[Problem to solve] Print the first line of the records below and every line after it, up to and including the line with "Väljaõppevahendid (117, 379)". Print nothing else.

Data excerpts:
============

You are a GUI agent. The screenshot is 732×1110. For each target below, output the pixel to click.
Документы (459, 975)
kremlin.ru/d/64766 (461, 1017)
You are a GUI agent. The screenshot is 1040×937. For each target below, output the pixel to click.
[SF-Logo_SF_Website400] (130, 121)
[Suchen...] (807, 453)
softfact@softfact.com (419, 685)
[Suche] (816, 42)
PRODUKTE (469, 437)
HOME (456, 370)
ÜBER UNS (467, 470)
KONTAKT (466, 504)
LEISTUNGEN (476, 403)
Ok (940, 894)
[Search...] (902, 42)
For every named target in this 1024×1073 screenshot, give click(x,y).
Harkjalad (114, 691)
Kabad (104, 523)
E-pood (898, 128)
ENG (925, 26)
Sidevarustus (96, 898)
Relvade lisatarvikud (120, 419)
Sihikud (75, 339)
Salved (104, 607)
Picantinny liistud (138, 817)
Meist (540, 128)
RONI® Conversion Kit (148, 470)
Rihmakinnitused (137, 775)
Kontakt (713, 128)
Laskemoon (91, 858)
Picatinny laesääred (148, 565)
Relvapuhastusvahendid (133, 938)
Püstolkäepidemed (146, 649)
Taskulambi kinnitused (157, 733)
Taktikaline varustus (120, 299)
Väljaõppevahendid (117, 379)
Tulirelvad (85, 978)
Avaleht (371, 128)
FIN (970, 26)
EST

============

[Task result]
You are a GUI agent. The screenshot is 732×1110. For each target below, output the pixel to click.
Документы (459, 975)
kremlin.ru/d/64766 (461, 1017)
You are a GUI agent. The screenshot is 1040×937. For each target below, output the pixel to click.
[SF-Logo_SF_Website400] (130, 121)
[Suchen...] (807, 453)
softfact@softfact.com (419, 685)
[Suche] (816, 42)
PRODUKTE (469, 437)
HOME (456, 370)
ÜBER UNS (467, 470)
KONTAKT (466, 504)
LEISTUNGEN (476, 403)
Ok (940, 894)
[Search...] (902, 42)
For every named target in this 1024×1073 screenshot, give click(x,y).
Harkjalad (114, 691)
Kabad (104, 523)
E-pood (898, 128)
ENG (925, 26)
Sidevarustus (96, 898)
Relvade lisatarvikud (120, 419)
Sihikud (75, 339)
Salved (104, 607)
Picantinny liistud (138, 817)
Meist (540, 128)
RONI® Conversion Kit (148, 470)
Rihmakinnitused (137, 775)
Kontakt (713, 128)
Laskemoon (91, 858)
Picatinny laesääred (148, 565)
Relvapuhastusvahendid (133, 938)
Püstolkäepidemed (146, 649)
Taskulambi kinnitused (157, 733)
Taktikaline varustus (120, 299)
Väljaõppevahendid (117, 379)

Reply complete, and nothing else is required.